Drawing a free-body diagram for each body, we have for the body A
Horizontal direction
• $$\vec{F}$$ : force applied to the body;
• $$-\vec{f}$$ : normal force of body B on A.
Vertical direction
• $$\vec{N}_{\text{A}}$$ : normal force of the surface on the body;
• $$\vec{P}_{\text{A}}$$ : weight of body A.

figure 2
In the vertical, direction there is no motion, normal force and weight cancel out.
In the horizontal, direction using Newton's Second Law
$\bbox[#99CCFF,10px] {\vec{F}=m\vec{a}}$
$F-f=m_{\text{A}}a \tag{I}$
For body B, we have

Horizontal direction
• $$\vec{{f}}$$: force of body A on B.
Vertical direction
• $${\vec{{N}}}_{\text{B}}$$: normal force of the surface on the body;
• $${\vec{{P}}}_{\text{B}}$$: weight of body B.

figure 3
In the vertical direction, there is no motion, normal force and weight cancel out.
In the horizontal direction applying Newton's Second Law
${f=m_{\text{B}}a} \tag{II}$
Equations (I) and (II) can be written as a system of linear equations with two variables (f and a)
$\left\{ \begin{array}{rr} F-f&=m_{\text{A}}a\\ f&=m_{\text{B}}a \end{array} \right.$
substituting (II) into (I) we have the acceleration
$F-m_{\text{B}}a=m_{\text{A}}a\\ F=m_{\text{A}}a+m_{\text{B}}a$
factoring the acceleration
$F=a\;(\;m_{\text{A}}+m_{\text{B}}\;)\\ a=\frac{F}{m_{\text{A}}+m_{\text{B}}}\\ a=\frac{25}{6+4}\\ a=\frac{25}{10}$
$\bbox[#FFCCCC,10px] {a=2.5\;\text{m/s}^{2}}$

Note: Since the two bodies form a set subjected to the same force, both have the same acceleration, the system behaves as if it were a single body with total mass given by the sum of the masses of the two bodies A and B.

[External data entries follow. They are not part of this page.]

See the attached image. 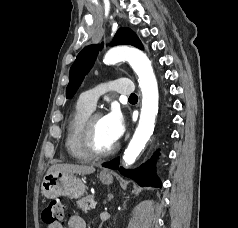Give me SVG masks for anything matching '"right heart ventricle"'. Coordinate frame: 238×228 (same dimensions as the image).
<instances>
[{
    "instance_id": "e07e8e85",
    "label": "right heart ventricle",
    "mask_w": 238,
    "mask_h": 228,
    "mask_svg": "<svg viewBox=\"0 0 238 228\" xmlns=\"http://www.w3.org/2000/svg\"><path fill=\"white\" fill-rule=\"evenodd\" d=\"M92 111L78 100L67 120L65 148L68 154L77 161L85 162L91 159L81 146V135L83 124Z\"/></svg>"
}]
</instances>
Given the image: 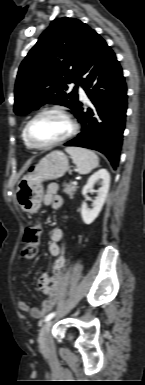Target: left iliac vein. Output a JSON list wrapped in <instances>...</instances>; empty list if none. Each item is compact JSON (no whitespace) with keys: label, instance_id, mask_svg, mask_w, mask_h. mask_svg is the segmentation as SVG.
I'll return each instance as SVG.
<instances>
[{"label":"left iliac vein","instance_id":"obj_1","mask_svg":"<svg viewBox=\"0 0 145 385\" xmlns=\"http://www.w3.org/2000/svg\"><path fill=\"white\" fill-rule=\"evenodd\" d=\"M52 325H53V320H49V321H46L40 329L38 342H39V346L42 348H45L48 344V336Z\"/></svg>","mask_w":145,"mask_h":385}]
</instances>
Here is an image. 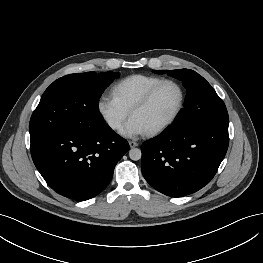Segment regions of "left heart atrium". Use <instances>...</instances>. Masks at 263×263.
Returning <instances> with one entry per match:
<instances>
[{
	"instance_id": "39dd6f15",
	"label": "left heart atrium",
	"mask_w": 263,
	"mask_h": 263,
	"mask_svg": "<svg viewBox=\"0 0 263 263\" xmlns=\"http://www.w3.org/2000/svg\"><path fill=\"white\" fill-rule=\"evenodd\" d=\"M146 132L144 126L134 117H131L120 130L123 136L130 138L145 134Z\"/></svg>"
}]
</instances>
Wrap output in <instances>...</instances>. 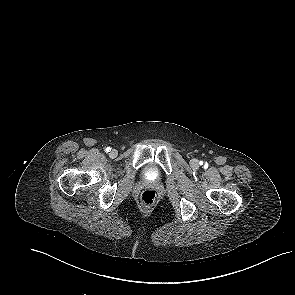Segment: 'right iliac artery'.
<instances>
[{
	"label": "right iliac artery",
	"instance_id": "1",
	"mask_svg": "<svg viewBox=\"0 0 295 295\" xmlns=\"http://www.w3.org/2000/svg\"><path fill=\"white\" fill-rule=\"evenodd\" d=\"M105 151H106V152H110V151H111V148H110V147H107V148L105 149Z\"/></svg>",
	"mask_w": 295,
	"mask_h": 295
}]
</instances>
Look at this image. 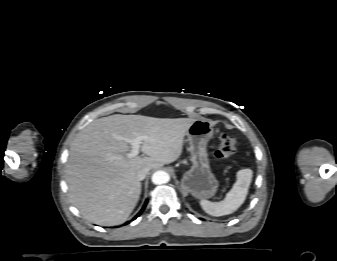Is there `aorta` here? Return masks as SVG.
<instances>
[{
    "mask_svg": "<svg viewBox=\"0 0 337 261\" xmlns=\"http://www.w3.org/2000/svg\"><path fill=\"white\" fill-rule=\"evenodd\" d=\"M170 176L167 172L159 170L152 175V182L156 185L167 183Z\"/></svg>",
    "mask_w": 337,
    "mask_h": 261,
    "instance_id": "aorta-1",
    "label": "aorta"
}]
</instances>
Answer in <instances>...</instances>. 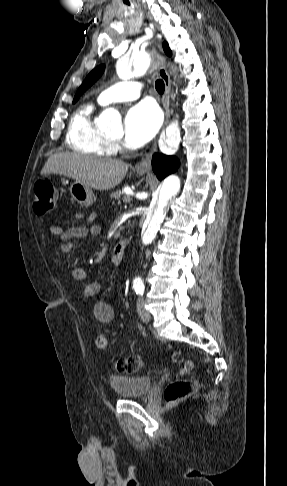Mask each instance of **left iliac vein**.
<instances>
[{
	"label": "left iliac vein",
	"instance_id": "4c4485c4",
	"mask_svg": "<svg viewBox=\"0 0 287 486\" xmlns=\"http://www.w3.org/2000/svg\"><path fill=\"white\" fill-rule=\"evenodd\" d=\"M137 312L141 320L148 323L151 320V314L145 309V301L143 297H140L137 301Z\"/></svg>",
	"mask_w": 287,
	"mask_h": 486
}]
</instances>
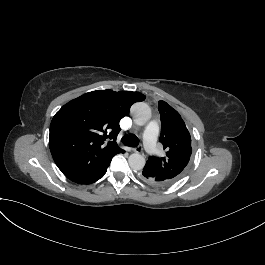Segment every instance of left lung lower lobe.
I'll return each mask as SVG.
<instances>
[{
    "label": "left lung lower lobe",
    "mask_w": 265,
    "mask_h": 265,
    "mask_svg": "<svg viewBox=\"0 0 265 265\" xmlns=\"http://www.w3.org/2000/svg\"><path fill=\"white\" fill-rule=\"evenodd\" d=\"M142 178L149 184L156 186H164L158 182V178L154 177L152 172L145 166L142 171Z\"/></svg>",
    "instance_id": "left-lung-lower-lobe-1"
}]
</instances>
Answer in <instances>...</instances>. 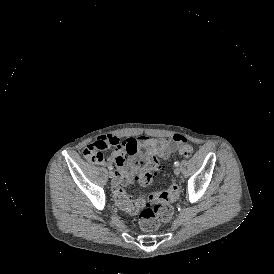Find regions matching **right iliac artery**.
Returning <instances> with one entry per match:
<instances>
[{"label": "right iliac artery", "mask_w": 274, "mask_h": 274, "mask_svg": "<svg viewBox=\"0 0 274 274\" xmlns=\"http://www.w3.org/2000/svg\"><path fill=\"white\" fill-rule=\"evenodd\" d=\"M108 169H109V170H113V167H112V166H108Z\"/></svg>", "instance_id": "82829eb1"}]
</instances>
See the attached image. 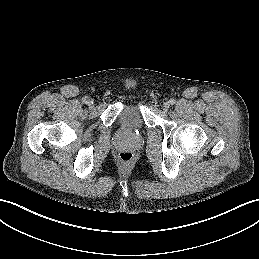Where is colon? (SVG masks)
<instances>
[{
  "mask_svg": "<svg viewBox=\"0 0 259 259\" xmlns=\"http://www.w3.org/2000/svg\"><path fill=\"white\" fill-rule=\"evenodd\" d=\"M118 158L123 165H130L134 160V154L130 151H122L119 153Z\"/></svg>",
  "mask_w": 259,
  "mask_h": 259,
  "instance_id": "5ec220e1",
  "label": "colon"
}]
</instances>
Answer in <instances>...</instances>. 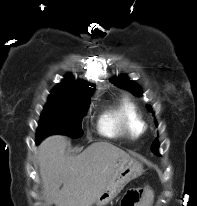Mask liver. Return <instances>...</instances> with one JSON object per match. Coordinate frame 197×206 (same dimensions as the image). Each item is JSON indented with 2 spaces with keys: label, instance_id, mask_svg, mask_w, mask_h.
Instances as JSON below:
<instances>
[{
  "label": "liver",
  "instance_id": "obj_1",
  "mask_svg": "<svg viewBox=\"0 0 197 206\" xmlns=\"http://www.w3.org/2000/svg\"><path fill=\"white\" fill-rule=\"evenodd\" d=\"M66 146L67 140L61 135L47 137L39 145L45 199L56 206H91L108 184L119 160L129 156L107 142L93 143L77 156L65 155Z\"/></svg>",
  "mask_w": 197,
  "mask_h": 206
}]
</instances>
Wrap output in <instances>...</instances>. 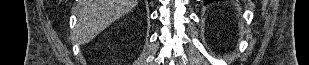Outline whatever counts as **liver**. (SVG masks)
I'll return each mask as SVG.
<instances>
[{"instance_id": "1", "label": "liver", "mask_w": 309, "mask_h": 65, "mask_svg": "<svg viewBox=\"0 0 309 65\" xmlns=\"http://www.w3.org/2000/svg\"><path fill=\"white\" fill-rule=\"evenodd\" d=\"M138 0H80L76 35L85 44L119 19L137 4Z\"/></svg>"}]
</instances>
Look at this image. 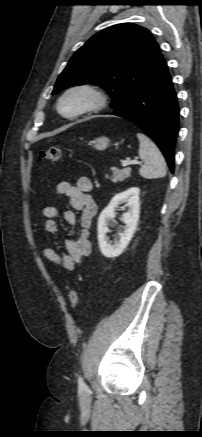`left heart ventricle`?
Wrapping results in <instances>:
<instances>
[{
    "mask_svg": "<svg viewBox=\"0 0 202 437\" xmlns=\"http://www.w3.org/2000/svg\"><path fill=\"white\" fill-rule=\"evenodd\" d=\"M87 101V97L81 93L70 95L64 100L62 110L66 114H72L81 109Z\"/></svg>",
    "mask_w": 202,
    "mask_h": 437,
    "instance_id": "left-heart-ventricle-1",
    "label": "left heart ventricle"
}]
</instances>
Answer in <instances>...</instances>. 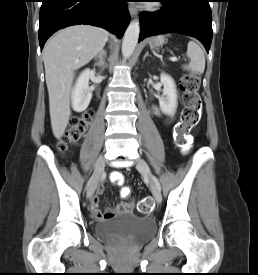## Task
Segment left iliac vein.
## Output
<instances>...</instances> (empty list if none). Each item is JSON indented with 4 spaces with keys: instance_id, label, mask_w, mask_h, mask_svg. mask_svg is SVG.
<instances>
[{
    "instance_id": "1",
    "label": "left iliac vein",
    "mask_w": 258,
    "mask_h": 275,
    "mask_svg": "<svg viewBox=\"0 0 258 275\" xmlns=\"http://www.w3.org/2000/svg\"><path fill=\"white\" fill-rule=\"evenodd\" d=\"M136 168L142 174H144L150 178L153 196H154L156 202L160 203L162 201V195H161L160 189L158 188L156 182L153 179V176L151 174V171H150V168H149L147 162L143 159H139L137 161Z\"/></svg>"
}]
</instances>
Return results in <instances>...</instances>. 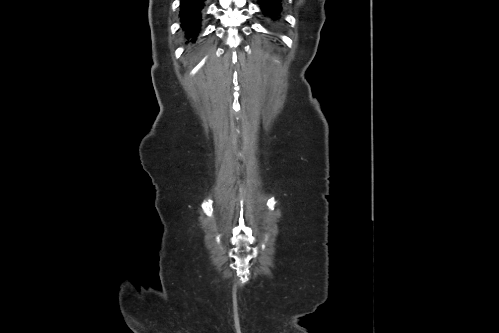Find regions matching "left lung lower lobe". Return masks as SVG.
I'll return each mask as SVG.
<instances>
[{
  "label": "left lung lower lobe",
  "instance_id": "obj_1",
  "mask_svg": "<svg viewBox=\"0 0 499 333\" xmlns=\"http://www.w3.org/2000/svg\"><path fill=\"white\" fill-rule=\"evenodd\" d=\"M265 15L277 18L279 13L280 0H259Z\"/></svg>",
  "mask_w": 499,
  "mask_h": 333
}]
</instances>
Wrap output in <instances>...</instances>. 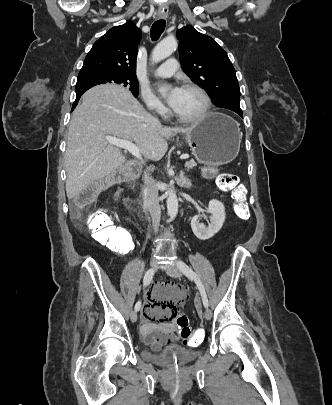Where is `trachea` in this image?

Substituting the acceleration found in expression (II) we have the force of contact between the bodies
$f=4\times2.5$
$\bbox[#FFCCCC,10px] {f=10\;\text{N}}$

Note: In the same way we could substitute the acceleration in the expression (I) to obtain the contact force, in this case:
$25-f=6\times2.5\Rightarrow 25-f=15\Rightarrow f=25-15\Rightarrow f=10\;\text{N}$